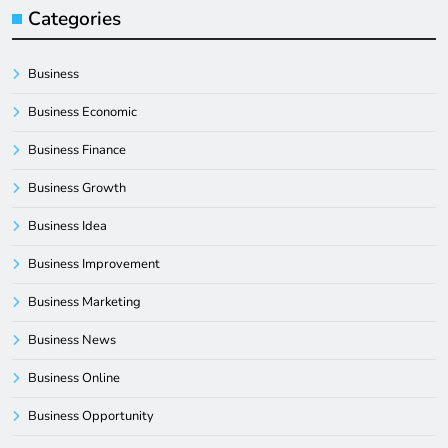
Categories
Business
Business Economic
Business Finance
Business Growth
Business Idea
Business Improvement
Business Marketing
Business News
Business Online
Business Opportunity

WHAT NEEDS TO BE DONE » Match on "Business": copy every line in the records that has it.

YOUR RESPONSE »
Business
Business Economic
Business Finance
Business Growth
Business Idea
Business Improvement
Business Marketing
Business News
Business Online
Business Opportunity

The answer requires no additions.